- Directed by: Redd Davis
- Written by: Clifford Grey; Syd Courtenay;
- Produced by: Joe Rock
- Starring: Charles Clapham; Bill Dwyer; Claude Dampier; Evelyn Dall;
- Cinematography: Erwin Hillier; Jack Parker;
- Edited by: Sam Simmonds
- Music by: Cyril Ray
- Production company: Joe Rock Productions
- Distributed by: British Independent Exhibitors' Distributors
- Release date: 7 July 1937;
- Running time: 82 minutes
- Country: United Kingdom
- Language: English

= Sing as You Swing =

1937 film

Sing as You Swing is a 1937 British musical film directed by Redd Davis and starring Charles Clapham, Bill Dwyer and Claude Dampier. It was written by Clifford Grey and Syd Courtenay. It was made as a quota quickie and features turns from a variety of radio and revue stars with little background narrative.

==Cast==
- Charles Clapham as himself
- Bill Dwyer as himself
- Claude Dampier as Pomphrey Featherstone-Chaw
- Billie Carlyle as telephone operator
- The Mills Brothers as themselves
- Evelyn Dall as Cora Fane
- Mantovani as himself
- Lu Ann Meredith as Sally Bevan
- Brian Lawrance as Jimmy King
- Carol Chilton as herself
- Maceo Thomas as himself
- Nat Gonella and his Georgians as themselves
- Beryl Orde as herself
- H. F. Maltby as Drake
- Edward Ashley as Harrington
- Rio & Santos as themselves
- Jimmy Godden
- Eric Maturin
- The Sherman Fisher Girls as themselves

== Production ==
The film's sets were designed by the art director George Provis. It was shot at Joe Rock's Elstree Studios.

== Reception ==
The Monthly Film Bulletin wrote: "Variety show with a mere thread of story on which to hang turns by popular radio and variety stars. Clapham and Dwyer are the central figures, while Claude Dampier wanders in and out as a salesman for rat poison.
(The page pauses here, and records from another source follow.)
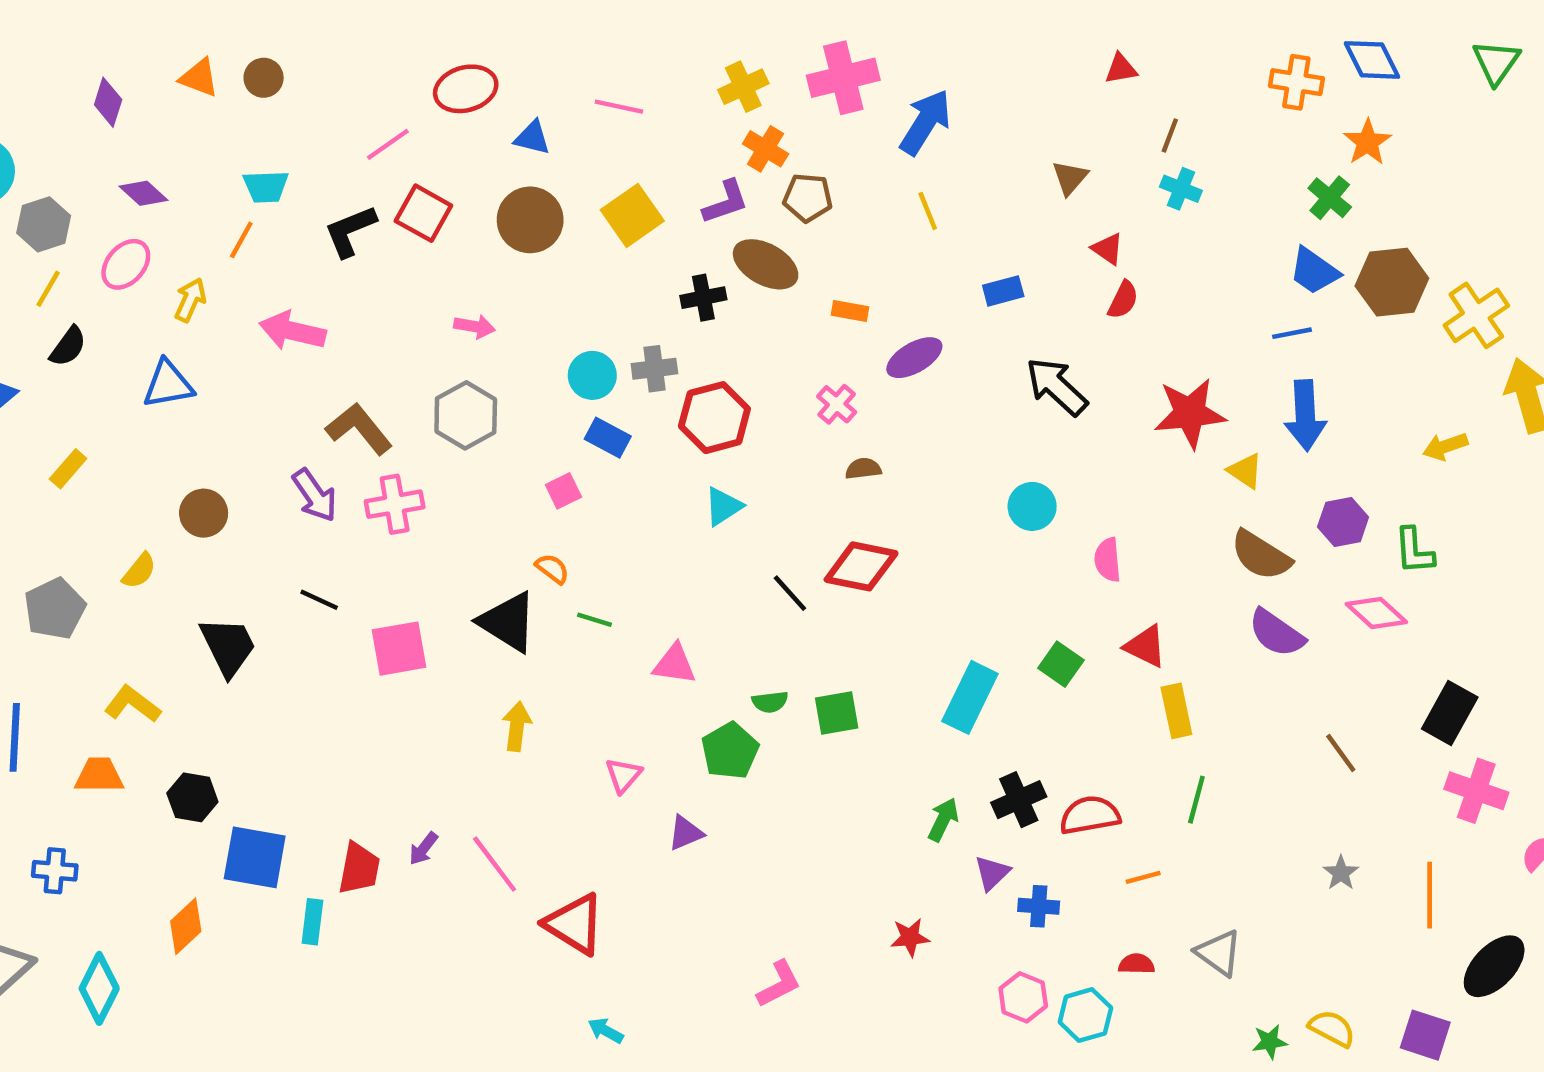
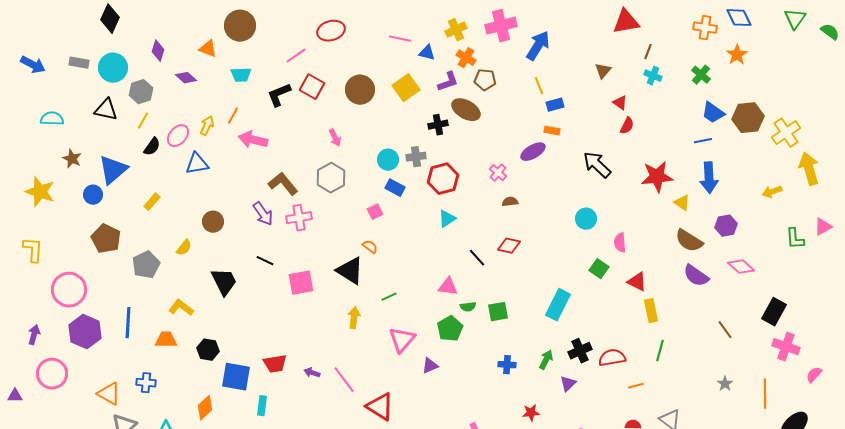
red triangle: (1121, 69) -> (626, 22), size x1.8
orange triangle: (199, 78) -> (208, 49), moved
brown circle: (264, 78) -> (240, 26), size x1.8
purple diamond: (108, 102) -> (158, 51), moved
blue triangle: (532, 138) -> (427, 53), moved
green cross: (1330, 198) -> (701, 75), moved
orange line: (241, 240) -> (233, 116), moved
pink ellipse: (126, 264) -> (178, 136), moved
blue rectangle: (1003, 291) -> (555, 105), moved
orange rectangle: (850, 311) -> (552, 131), moved
pink arrow: (475, 327) -> (335, 138), turned 54
green L-shape: (1414, 551) -> (795, 239), moved
red diamond: (861, 566) -> (509, 246), size x0.7
green line: (595, 620) -> (389, 297), moved, turned -42
pink triangle: (674, 664) -> (448, 287), moved
green square: (1061, 664) -> (599, 269), moved
pink triangle: (623, 775) -> (402, 340), size x1.6
purple arrow: (423, 849) -> (312, 373), turned 70
red trapezoid: (359, 868) -> (275, 364), moved, turned 70
blue cross: (1039, 906) -> (507, 365), moved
Nat Gonella and his Georgians provide the title song; The Mills Brothers give "Solitude" and "Nagasaki"; Ris and Santos do some brilliant tap-dancing, and Brian Lawrence sings effectively '"The Mountains of Mourne." Beryl Lawrence's impersonations are both clever and funny and any pauses not filled in by Claude Dampier are occupied by Evelyn Dall with red hot rhythm."

Kine Weekly wrote: "The story is no better than most to be found in this type of entertainment, but it is good enough to hold the all-star bill together. The show is bright, breezy and attractively mounted. Good two-feature programme booking for the masses and industrial element."

Picturegoer wrote: "A film revue, featuring several well-known radio and vaudeville stars. There is a very slight story which binds the turns into some semblance of continuity, but it is really of little account. Clapham and Dwyer and Claude Dampier make the most of thin material so far as the plot is concerned, and the turns are, on the whole, quite good."